Dal retro di copertina:

"Ma chi ha rapito Sassi Manoon? Domandatelo a Kelly Bram Nicholas IV, lo scienziato mezzo matto che attinge tutte le risposte da Enselaski, il computer navigante, o a Frank Ashford un tipo capace di imitare tante voci, ma tante, che non si sa più quale sia la sua, o a Robby Creswel, il Raffles con la pelle scura, o ancora alla stessa Sassi Manoon, stella di prima grandezza nel firmamento cinematografico, la quale potrebbe anche spiegarvi come mai, prelevata nel bel mezzo di un festivai, in un’isola dei Caraibi, non le importi un corno di essere stata rapita.

Ma perché, poi, non domandarlo a quell’altro pazzoide di Donald E. Westlake, inventore di una nuova formula del giallo-umoristico? In definitiva, potete pazientare un poco e scoprirlo da soli. E vi divertirete un mondo."


Le prime righe

Non c’era nessuno a bordo dello "Sbaraglio IV" quando Kelly ci arrivò, camminando a grandi passi lungo il molo, nel sole abbagliante. Il motoscafo, un dodici metri cabinato da crociera "Nelson & Almen" del 1940, di un bianco splendente, era stato rimodernato di recente, e ora vantava due motori diesel GM 6-71, l’aria condizionata e un castello di poppa completamente attrezzato. Kelly lo aveva acquistato sette mesi prima e da allora nessuno, all’infuori di lui, vi aveva messo piede. Era diventato il suo rifugio, la sua vera casa, il suo mondo segreto. Oggi, tutto ciò stava per cambiare e in fondo a Kelly rincresceva.
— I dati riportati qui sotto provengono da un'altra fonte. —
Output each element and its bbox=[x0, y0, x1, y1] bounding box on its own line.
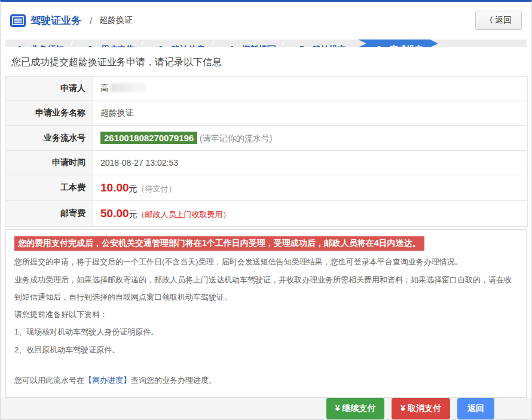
applicant-label: 申请人 bbox=[6, 77, 93, 101]
postage-fee-value: 50.00元（邮政人员上门收取费用） bbox=[93, 201, 528, 227]
postage-fee-amount: 50.00 bbox=[100, 207, 129, 220]
production-fee-note: （待支付） bbox=[137, 184, 176, 193]
production-fee-label: 工本费 bbox=[6, 175, 93, 201]
success-message: 您已成功提交超龄换证业务申请，请记录以下信息 bbox=[11, 56, 531, 69]
notice-box: 您的费用支付完成后，公安机关交通管理部门将在1个工作日内受理，受理成功后，邮政人… bbox=[5, 229, 527, 398]
serial-number-label: 业务流水号 bbox=[6, 126, 93, 151]
progress-query-line: 您可以用此流水号在【网办进度】查询您的业务办理进度。 bbox=[14, 372, 518, 389]
license-form-icon bbox=[10, 14, 26, 27]
breadcrumb-divider: / bbox=[90, 16, 92, 26]
step-3-confirm-info: 3、确认信息 bbox=[146, 39, 217, 47]
notice-paragraph-2: 业务成功受理后，如果选择邮政寄递的，邮政人员将上门送达机动车驾驶证，并收取办理业… bbox=[14, 271, 518, 306]
payment-warning-banner: 您的费用支付完成后，公安机关交通管理部门将在1个工作日内受理，受理成功后，邮政人… bbox=[14, 236, 424, 251]
table-row-applicant: 申请人 高 bbox=[6, 77, 528, 101]
notice-paragraph-3: 请您提前准备好以下资料： bbox=[14, 306, 518, 323]
business-name-label: 申请业务名称 bbox=[6, 101, 93, 126]
notice-paragraph-5: 2、收回原机动车驾驶证原件。 bbox=[14, 341, 518, 358]
redacted-name bbox=[111, 83, 145, 92]
chevron-left-icon: 〈 bbox=[485, 16, 493, 25]
step-progress-bar: 1、业务须知 2、用户申告 3、确认信息 4、资料填写 5、确认提交 6、完成提… bbox=[5, 39, 527, 47]
page-container: 驾驶证业务 / 超龄换证 〈返回 1、业务须知 2、用户申告 3、确认信息 4、… bbox=[0, 0, 532, 420]
table-row-serial-number: 业务流水号 261001808270079196 (请牢记你的流水号) bbox=[6, 126, 528, 151]
application-details-table: 申请人 高 申请业务名称 超龄换证 业务流水号 2610018082700791… bbox=[5, 76, 528, 227]
table-row-postage-fee: 邮寄费 50.00元（邮政人员上门收取费用） bbox=[6, 201, 528, 227]
online-progress-link[interactable]: 【网办进度】 bbox=[84, 376, 131, 385]
step-4-fill-materials: 4、资料填写 bbox=[217, 39, 288, 47]
postage-fee-note: （邮政人员上门收取费用） bbox=[137, 210, 231, 219]
continue-payment-button[interactable]: ¥ 继续支付 bbox=[326, 398, 385, 419]
postage-fee-label: 邮寄费 bbox=[6, 201, 93, 227]
footer-action-bar: ¥ 继续支付 ¥ 取消支付 返回 bbox=[1, 398, 531, 419]
applicant-name: 高 bbox=[100, 83, 109, 93]
table-row-production-fee: 工本费 10.00元（待支付） bbox=[6, 175, 528, 201]
apply-time-value: 2018-08-27 13:02:53 bbox=[93, 151, 528, 175]
business-name-value: 超龄换证 bbox=[93, 101, 528, 126]
header-back-label: 返回 bbox=[495, 15, 512, 25]
table-row-apply-time: 申请时间 2018-08-27 13:02:53 bbox=[6, 151, 528, 175]
production-fee-value: 10.00元（待支付） bbox=[93, 175, 528, 201]
step-2-user-declaration: 2、用户申告 bbox=[76, 39, 146, 47]
step-5-confirm-submit: 5、确认提交 bbox=[288, 39, 358, 47]
production-fee-unit: 元 bbox=[129, 184, 137, 193]
postage-fee-unit: 元 bbox=[129, 209, 137, 219]
page-title: 驾驶证业务 bbox=[30, 14, 81, 28]
progress-suffix: 查询您的业务办理进度。 bbox=[131, 376, 216, 385]
applicant-value: 高 bbox=[93, 77, 528, 101]
breadcrumb: 驾驶证业务 / 超龄换证 bbox=[10, 14, 133, 28]
footer-back-button[interactable]: 返回 bbox=[457, 398, 494, 419]
page-subtitle: 超龄换证 bbox=[99, 15, 133, 26]
cancel-payment-button[interactable]: ¥ 取消支付 bbox=[392, 398, 450, 419]
step-1-business-notes: 1、业务须知 bbox=[5, 39, 76, 47]
header: 驾驶证业务 / 超龄换证 〈返回 bbox=[1, 2, 531, 38]
production-fee-amount: 10.00 bbox=[100, 181, 129, 194]
serial-number-badge: 261001808270079196 bbox=[100, 132, 197, 144]
header-back-button[interactable]: 〈返回 bbox=[475, 11, 522, 30]
notice-paragraph-1: 您所提交的申请，将于提交后的一个工作日(不含当天)受理，届时会发送短信告知受理结… bbox=[14, 253, 518, 270]
progress-prefix: 您可以用此流水号在 bbox=[14, 376, 84, 385]
notice-paragraph-4: 1、现场核对机动车驾驶人身份证明原件。 bbox=[14, 323, 518, 340]
serial-number-note: (请牢记你的流水号) bbox=[200, 133, 272, 143]
step-6-complete-submit: 6、完成提交 bbox=[358, 39, 438, 47]
serial-number-value: 261001808270079196 (请牢记你的流水号) bbox=[93, 126, 528, 151]
apply-time-label: 申请时间 bbox=[6, 151, 93, 175]
table-row-business-name: 申请业务名称 超龄换证 bbox=[6, 101, 528, 126]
Questo era, in parte, il motivo per cui era arrivato in anticipo, quasi un’ora prima dell’una, l’ora fissata per l’appuntamento. Desiderava restare solo a bordo ancora un poco, prima che gli intrusi venissero a invadergli l’imbarcazione e a sovvertire un po’ la sua vita, prima che i suoi piani cessassero di essere innocue fantasticherie per concretizzarsi nella realtà, dalla quale poi non sarebbe stato più possibile retrocedere.
Kelly era un giovane smilzo e occhialuto dall’aria pensosa. Portava scarpe da ginnastica grigie, calzoni kaki e camicia bianca da polo. Saltò cautamente dalla banchina alla tolda e si fermò per scrutare intorno, tanto da accertarsi di non essere osservato. Il sole della Florida picchiava come a negare quanto affermava il calendario, e cioè che si era a novembre; e fra i barbagli e luccichii di tutte le imbarcazioni attraccate al bacino sud di Miami Beach, lo "Sbaraglio IV" splendeva anonimamente bianco-argenteo, niente affatto diverso dalle altre barche ormeggiate lì. Ma era diverso per Kelly, riguardo a qualcosa che lui solo conosceva.
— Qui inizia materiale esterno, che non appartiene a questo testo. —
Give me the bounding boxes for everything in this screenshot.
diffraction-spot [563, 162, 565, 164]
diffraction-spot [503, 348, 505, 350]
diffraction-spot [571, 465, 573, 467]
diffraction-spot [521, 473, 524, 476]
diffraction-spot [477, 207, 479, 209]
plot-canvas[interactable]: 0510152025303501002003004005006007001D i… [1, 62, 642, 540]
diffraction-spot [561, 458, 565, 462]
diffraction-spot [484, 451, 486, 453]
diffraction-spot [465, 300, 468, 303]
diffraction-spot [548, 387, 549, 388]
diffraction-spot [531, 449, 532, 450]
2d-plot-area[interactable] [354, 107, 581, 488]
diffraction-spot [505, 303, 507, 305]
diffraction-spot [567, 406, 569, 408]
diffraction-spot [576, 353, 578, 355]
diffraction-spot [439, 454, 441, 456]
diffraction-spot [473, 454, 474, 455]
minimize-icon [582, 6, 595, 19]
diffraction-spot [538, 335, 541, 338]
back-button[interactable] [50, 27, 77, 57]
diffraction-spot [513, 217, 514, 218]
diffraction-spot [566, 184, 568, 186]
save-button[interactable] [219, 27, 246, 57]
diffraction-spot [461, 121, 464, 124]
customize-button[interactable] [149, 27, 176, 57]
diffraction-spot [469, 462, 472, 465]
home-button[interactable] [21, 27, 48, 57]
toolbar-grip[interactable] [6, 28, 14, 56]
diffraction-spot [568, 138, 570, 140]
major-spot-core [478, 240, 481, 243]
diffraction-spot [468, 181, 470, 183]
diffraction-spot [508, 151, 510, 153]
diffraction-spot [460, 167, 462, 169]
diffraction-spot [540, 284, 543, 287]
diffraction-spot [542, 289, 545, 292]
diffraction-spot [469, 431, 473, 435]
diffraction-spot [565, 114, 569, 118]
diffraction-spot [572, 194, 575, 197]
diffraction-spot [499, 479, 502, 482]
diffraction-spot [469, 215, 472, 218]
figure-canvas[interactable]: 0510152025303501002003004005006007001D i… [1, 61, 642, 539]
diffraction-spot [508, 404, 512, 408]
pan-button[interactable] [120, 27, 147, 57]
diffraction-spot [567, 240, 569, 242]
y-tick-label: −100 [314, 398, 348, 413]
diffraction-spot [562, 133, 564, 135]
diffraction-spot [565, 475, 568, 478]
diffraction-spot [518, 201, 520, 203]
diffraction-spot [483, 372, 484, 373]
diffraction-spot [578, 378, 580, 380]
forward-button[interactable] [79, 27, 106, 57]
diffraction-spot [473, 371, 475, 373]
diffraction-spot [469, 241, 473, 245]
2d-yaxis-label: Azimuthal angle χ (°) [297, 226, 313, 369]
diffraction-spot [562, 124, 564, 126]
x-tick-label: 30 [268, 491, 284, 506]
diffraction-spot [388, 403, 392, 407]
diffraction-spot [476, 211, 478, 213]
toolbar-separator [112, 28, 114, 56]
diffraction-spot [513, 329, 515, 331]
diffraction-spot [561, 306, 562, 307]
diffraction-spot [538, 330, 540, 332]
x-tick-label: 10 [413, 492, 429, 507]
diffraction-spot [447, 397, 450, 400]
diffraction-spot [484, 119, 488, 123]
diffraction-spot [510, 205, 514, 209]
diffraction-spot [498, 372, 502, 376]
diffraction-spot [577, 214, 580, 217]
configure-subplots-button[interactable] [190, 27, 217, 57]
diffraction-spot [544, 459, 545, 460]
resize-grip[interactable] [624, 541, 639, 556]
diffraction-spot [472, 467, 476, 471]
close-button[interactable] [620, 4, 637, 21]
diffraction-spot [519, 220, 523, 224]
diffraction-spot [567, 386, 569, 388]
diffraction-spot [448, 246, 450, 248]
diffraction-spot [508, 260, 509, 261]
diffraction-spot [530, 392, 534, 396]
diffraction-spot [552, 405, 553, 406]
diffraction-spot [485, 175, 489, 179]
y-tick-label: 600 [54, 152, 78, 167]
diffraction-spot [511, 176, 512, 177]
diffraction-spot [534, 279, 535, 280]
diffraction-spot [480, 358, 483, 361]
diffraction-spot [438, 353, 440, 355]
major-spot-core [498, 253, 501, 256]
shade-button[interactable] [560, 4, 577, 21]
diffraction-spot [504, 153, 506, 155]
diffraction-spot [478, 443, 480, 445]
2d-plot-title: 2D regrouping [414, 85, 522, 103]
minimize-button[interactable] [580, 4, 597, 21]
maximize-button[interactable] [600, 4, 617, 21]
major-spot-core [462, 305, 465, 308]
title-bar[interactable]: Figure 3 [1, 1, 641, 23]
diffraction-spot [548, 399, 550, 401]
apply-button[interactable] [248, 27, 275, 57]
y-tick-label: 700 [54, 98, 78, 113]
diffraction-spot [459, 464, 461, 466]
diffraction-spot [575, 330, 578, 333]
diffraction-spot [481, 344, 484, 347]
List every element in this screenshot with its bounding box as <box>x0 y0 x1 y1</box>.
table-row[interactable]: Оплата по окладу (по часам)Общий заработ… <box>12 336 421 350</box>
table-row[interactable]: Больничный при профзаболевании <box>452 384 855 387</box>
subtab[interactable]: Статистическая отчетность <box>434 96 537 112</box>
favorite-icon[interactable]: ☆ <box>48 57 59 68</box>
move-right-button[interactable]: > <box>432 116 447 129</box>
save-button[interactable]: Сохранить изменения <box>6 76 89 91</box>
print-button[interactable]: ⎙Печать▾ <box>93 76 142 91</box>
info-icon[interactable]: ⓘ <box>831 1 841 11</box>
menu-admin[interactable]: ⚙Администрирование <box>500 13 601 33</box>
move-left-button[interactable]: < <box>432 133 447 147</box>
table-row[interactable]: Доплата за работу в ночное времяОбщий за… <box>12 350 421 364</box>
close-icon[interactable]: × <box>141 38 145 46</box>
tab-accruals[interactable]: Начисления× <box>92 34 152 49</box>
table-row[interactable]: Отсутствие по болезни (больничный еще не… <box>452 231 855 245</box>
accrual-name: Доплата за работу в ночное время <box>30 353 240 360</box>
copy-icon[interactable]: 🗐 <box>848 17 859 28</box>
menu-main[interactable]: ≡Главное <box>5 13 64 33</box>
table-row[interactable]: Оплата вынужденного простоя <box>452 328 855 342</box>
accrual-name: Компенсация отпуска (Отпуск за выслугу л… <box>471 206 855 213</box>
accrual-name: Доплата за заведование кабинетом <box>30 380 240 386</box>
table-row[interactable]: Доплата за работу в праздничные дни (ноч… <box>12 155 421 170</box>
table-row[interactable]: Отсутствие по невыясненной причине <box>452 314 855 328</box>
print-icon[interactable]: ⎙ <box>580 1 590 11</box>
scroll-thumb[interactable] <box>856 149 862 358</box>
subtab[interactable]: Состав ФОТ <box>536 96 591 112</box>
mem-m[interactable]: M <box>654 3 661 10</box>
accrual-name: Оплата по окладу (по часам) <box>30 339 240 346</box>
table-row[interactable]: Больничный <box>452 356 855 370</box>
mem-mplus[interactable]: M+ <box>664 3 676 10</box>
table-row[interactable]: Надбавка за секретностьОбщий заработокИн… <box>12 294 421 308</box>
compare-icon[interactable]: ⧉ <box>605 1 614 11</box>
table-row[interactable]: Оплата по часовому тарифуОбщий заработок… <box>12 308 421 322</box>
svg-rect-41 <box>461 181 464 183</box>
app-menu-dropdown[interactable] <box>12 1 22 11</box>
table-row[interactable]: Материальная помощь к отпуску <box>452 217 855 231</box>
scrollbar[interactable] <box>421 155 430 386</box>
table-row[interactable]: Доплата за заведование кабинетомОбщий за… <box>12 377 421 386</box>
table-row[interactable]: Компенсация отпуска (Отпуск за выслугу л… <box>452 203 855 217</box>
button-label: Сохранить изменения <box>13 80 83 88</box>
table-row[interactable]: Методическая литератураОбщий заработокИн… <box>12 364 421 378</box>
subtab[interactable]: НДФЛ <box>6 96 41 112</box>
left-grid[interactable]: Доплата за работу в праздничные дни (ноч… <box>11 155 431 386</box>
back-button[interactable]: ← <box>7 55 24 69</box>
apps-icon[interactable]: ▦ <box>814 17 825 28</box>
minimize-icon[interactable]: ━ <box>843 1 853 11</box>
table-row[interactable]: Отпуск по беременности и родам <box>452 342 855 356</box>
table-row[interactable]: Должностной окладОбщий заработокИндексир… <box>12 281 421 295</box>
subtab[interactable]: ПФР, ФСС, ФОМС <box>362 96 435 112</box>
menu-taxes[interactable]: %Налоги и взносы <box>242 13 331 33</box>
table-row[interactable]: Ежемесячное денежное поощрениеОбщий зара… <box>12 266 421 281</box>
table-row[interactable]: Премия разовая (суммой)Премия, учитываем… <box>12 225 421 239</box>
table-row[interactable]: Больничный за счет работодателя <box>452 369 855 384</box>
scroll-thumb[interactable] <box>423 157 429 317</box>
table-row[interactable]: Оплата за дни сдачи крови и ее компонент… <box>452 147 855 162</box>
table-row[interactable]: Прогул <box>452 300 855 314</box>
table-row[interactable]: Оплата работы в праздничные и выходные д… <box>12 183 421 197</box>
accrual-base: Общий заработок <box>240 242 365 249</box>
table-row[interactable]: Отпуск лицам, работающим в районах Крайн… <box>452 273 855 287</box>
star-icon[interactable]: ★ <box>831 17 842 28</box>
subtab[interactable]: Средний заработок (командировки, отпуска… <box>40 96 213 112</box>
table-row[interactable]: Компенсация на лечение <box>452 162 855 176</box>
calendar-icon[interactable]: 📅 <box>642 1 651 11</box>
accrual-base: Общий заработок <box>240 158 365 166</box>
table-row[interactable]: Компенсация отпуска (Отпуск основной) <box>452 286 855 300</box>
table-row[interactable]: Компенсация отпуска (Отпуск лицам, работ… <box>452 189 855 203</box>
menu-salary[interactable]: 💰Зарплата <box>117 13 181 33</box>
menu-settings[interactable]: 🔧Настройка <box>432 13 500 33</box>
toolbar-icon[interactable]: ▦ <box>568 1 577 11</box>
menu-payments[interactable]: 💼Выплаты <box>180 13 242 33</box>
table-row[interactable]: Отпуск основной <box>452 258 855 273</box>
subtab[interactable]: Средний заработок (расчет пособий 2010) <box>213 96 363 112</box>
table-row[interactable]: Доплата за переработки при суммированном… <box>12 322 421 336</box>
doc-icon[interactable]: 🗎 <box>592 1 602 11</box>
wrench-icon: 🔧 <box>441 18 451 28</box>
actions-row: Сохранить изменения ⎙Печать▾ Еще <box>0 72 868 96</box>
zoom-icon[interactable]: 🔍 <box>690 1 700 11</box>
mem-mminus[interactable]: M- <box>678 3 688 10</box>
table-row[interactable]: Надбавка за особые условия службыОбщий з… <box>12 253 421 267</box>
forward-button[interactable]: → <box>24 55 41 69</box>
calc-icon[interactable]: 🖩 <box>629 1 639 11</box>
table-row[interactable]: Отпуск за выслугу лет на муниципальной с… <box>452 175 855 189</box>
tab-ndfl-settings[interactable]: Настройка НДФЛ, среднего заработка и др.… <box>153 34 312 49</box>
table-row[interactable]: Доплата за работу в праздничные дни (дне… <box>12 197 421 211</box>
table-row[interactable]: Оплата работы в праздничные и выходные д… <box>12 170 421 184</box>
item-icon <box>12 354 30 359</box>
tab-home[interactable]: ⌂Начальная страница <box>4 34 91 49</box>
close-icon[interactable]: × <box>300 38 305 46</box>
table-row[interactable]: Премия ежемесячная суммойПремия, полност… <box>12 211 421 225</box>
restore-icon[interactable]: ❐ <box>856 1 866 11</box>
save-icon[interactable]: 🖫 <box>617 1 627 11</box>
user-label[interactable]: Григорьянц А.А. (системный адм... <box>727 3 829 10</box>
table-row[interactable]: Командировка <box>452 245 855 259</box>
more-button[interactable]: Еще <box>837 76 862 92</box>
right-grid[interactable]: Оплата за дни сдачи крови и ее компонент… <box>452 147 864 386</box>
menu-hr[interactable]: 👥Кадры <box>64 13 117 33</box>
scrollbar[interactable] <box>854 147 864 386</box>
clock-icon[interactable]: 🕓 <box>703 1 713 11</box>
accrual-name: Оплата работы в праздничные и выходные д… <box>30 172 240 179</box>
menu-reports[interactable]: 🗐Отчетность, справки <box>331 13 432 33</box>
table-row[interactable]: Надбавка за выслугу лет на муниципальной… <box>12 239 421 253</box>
Kelly abbassò la testa e scese la ripida scaletta che portava giù al saloncino, un locale lindo e luminoso con moquette verde e rivestimenti in legno d’acero. Lì sotto faceva caldo, perciò Kelly azionò il condizionatore d’aria; poi passò nella cabina di prua, piccola e stipata, che era il centro della sua vita segreta. Accese la luce e sorrise alla ‘macchina.
-Salve, Enselaski - disse.
Si appoggiò alla mensola dei comandi, le dita delicatamente posate sui tasti. La macchina taceva. Kelly sentiva il dolce sciabordio delle onde contro le fiancate, percepiva il lieve strappo intermittente dell’imbarcazione sulle cime d’attracco. Lo calmava, trovarsi in quel luogo. – Bene - disse alla macchina. - Oggi è il gran giorno. - Scosse il capo sorridendo un po’ perplesso. - Spero proprio che tu non abbia commesso errori - aggiunse.
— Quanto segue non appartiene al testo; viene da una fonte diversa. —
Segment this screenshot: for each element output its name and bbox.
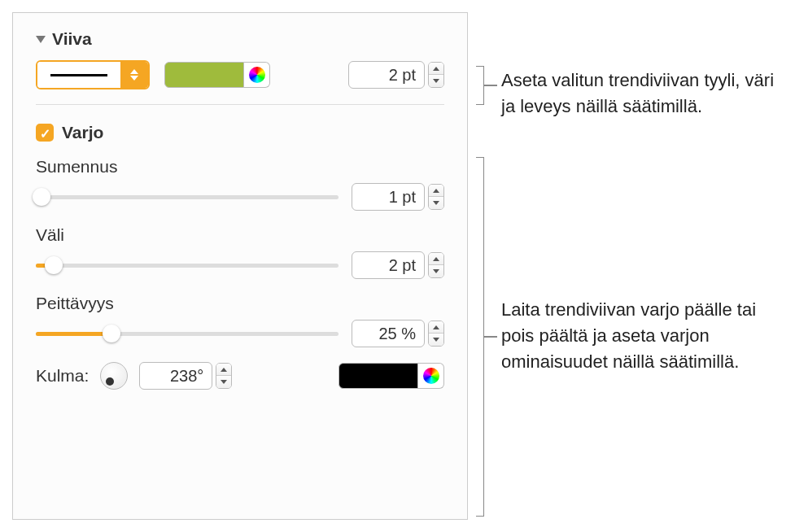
line-width-input[interactable]: 2 pt xyxy=(348,61,425,89)
offset-slider[interactable] xyxy=(36,255,339,275)
stepper-down-button[interactable] xyxy=(429,334,443,346)
checkmark-icon xyxy=(40,124,50,142)
slider-thumb[interactable] xyxy=(45,256,63,274)
angle-row: Kulma: 238° xyxy=(36,362,444,390)
stepper-up-button[interactable] xyxy=(429,63,443,75)
offset-label: Väli xyxy=(36,225,444,245)
line-color-control xyxy=(164,62,270,88)
opacity-input[interactable]: 25 % xyxy=(352,320,425,347)
shadow-checkbox[interactable] xyxy=(36,124,54,142)
slider-thumb[interactable] xyxy=(103,325,120,342)
opacity-field: 25 % xyxy=(352,320,444,347)
help-annotations: Aseta valitun trendiviivan tyyli, väri j… xyxy=(480,12,789,520)
stepper-down-button[interactable] xyxy=(216,376,231,388)
stepper-up-button[interactable] xyxy=(429,253,443,265)
line-color-well[interactable] xyxy=(164,62,244,88)
caret-down-icon xyxy=(221,380,227,384)
opacity-label: Peittävyys xyxy=(36,294,444,313)
blur-stepper[interactable] xyxy=(428,184,444,210)
offset-row: 2 pt xyxy=(36,251,444,279)
angle-indicator-icon xyxy=(106,377,114,386)
line-style-preview xyxy=(37,62,120,88)
stepper-down-button[interactable] xyxy=(429,197,443,209)
caret-down-icon xyxy=(433,201,439,205)
offset-field: 2 pt xyxy=(352,251,444,279)
line-help-callout: Aseta valitun trendiviivan tyyli, väri j… xyxy=(501,68,789,120)
caret-up-icon xyxy=(433,257,439,261)
blur-row: 1 pt xyxy=(36,183,444,211)
caret-up-icon xyxy=(433,67,439,71)
line-style-popup[interactable] xyxy=(36,60,150,89)
color-wheel-icon xyxy=(249,67,265,83)
bracket-icon xyxy=(476,157,484,517)
stepper-up-button[interactable] xyxy=(429,185,443,197)
shadow-help-callout: Laita trendiviivan varjo päälle tai pois… xyxy=(501,297,789,375)
caret-down-icon xyxy=(433,338,439,342)
line-section-header[interactable]: Viiva xyxy=(36,29,444,49)
bracket-connector-icon xyxy=(484,336,497,338)
angle-dial[interactable] xyxy=(100,362,128,390)
shadow-color-picker-button[interactable] xyxy=(418,363,444,389)
shadow-color-control xyxy=(339,363,444,389)
disclosure-triangle-icon xyxy=(36,36,46,43)
slider-thumb[interactable] xyxy=(33,188,50,206)
inspector-panel: Viiva 2 pt xyxy=(12,12,468,520)
stepper-down-button[interactable] xyxy=(429,75,443,87)
shadow-color-well[interactable] xyxy=(339,363,418,389)
line-width-field: 2 pt xyxy=(348,61,444,89)
caret-up-icon xyxy=(433,189,439,193)
line-sample-icon xyxy=(50,74,107,76)
line-color-picker-button[interactable] xyxy=(244,62,270,88)
opacity-row: 25 % xyxy=(36,320,444,347)
shadow-checkbox-row: Varjo xyxy=(36,123,444,142)
blur-input[interactable]: 1 pt xyxy=(352,183,425,211)
offset-stepper[interactable] xyxy=(428,252,444,278)
line-controls-row: 2 pt xyxy=(36,60,444,89)
stepper-up-button[interactable] xyxy=(216,364,231,376)
bracket-icon xyxy=(476,66,484,105)
angle-input[interactable]: 238° xyxy=(139,362,212,390)
caret-up-icon xyxy=(433,325,439,329)
bracket-connector-icon xyxy=(484,85,497,86)
color-wheel-icon xyxy=(423,368,439,384)
offset-input[interactable]: 2 pt xyxy=(352,251,425,279)
stepper-down-button[interactable] xyxy=(429,265,443,277)
blur-slider[interactable] xyxy=(36,187,339,207)
blur-label: Sumennus xyxy=(36,157,444,177)
caret-down-icon xyxy=(433,79,439,83)
opacity-stepper[interactable] xyxy=(428,321,444,347)
angle-stepper[interactable] xyxy=(216,363,232,389)
caret-up-icon xyxy=(221,368,227,372)
section-divider xyxy=(36,104,444,105)
stepper-up-button[interactable] xyxy=(429,321,443,334)
updown-caret-icon xyxy=(130,69,138,81)
line-width-stepper[interactable] xyxy=(428,62,444,88)
line-style-dropdown-button[interactable] xyxy=(120,62,148,88)
blur-field: 1 pt xyxy=(352,183,444,211)
line-section-title: Viiva xyxy=(52,29,92,49)
angle-label: Kulma: xyxy=(36,366,89,386)
opacity-slider[interactable] xyxy=(36,324,339,343)
caret-down-icon xyxy=(433,269,439,273)
shadow-section-title: Varjo xyxy=(62,123,103,142)
angle-field: 238° xyxy=(139,362,232,390)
Kelly, Kelly Bram Nicholas IV, figlio di Kelly Bram Nicholas III, nipote di Kelly Bram Nicholas II, pronipote di Kelly Bram Nicholas, detestava il genere umano ma amava le macchine. Con un padre oppresso dal peso di essere il terzo Kelly Bram Nicholas consecutivo e una madre tirannica di cui solo uno psichiatra avrebbe potuto innamorarsi, l’attuale Kelly Bram Nicholas - per scherno soprannominato Ivy a scuola, a causa del "IV" che chiudeva la lunga teoria dei suoi nomi - era cresciuto nella convinzione che nelle macchine si poteva riporre la più completa fiducia, negli uomini no. Esisteva forse un essere umano provvisto di un pulsante, azionando il quale ci si sentisse dire "Ti voglio bene"? Niente affatto. Esisteva però Casper, l’ultimo modello di bambola-automa che eseguiva a puntino quell’operazione. E anche con sentimento. E perché? Perché all’interno del suo involucro di plastica dalla verosimiglianza perfetta c’era un minuscolo meccanismo intelligente.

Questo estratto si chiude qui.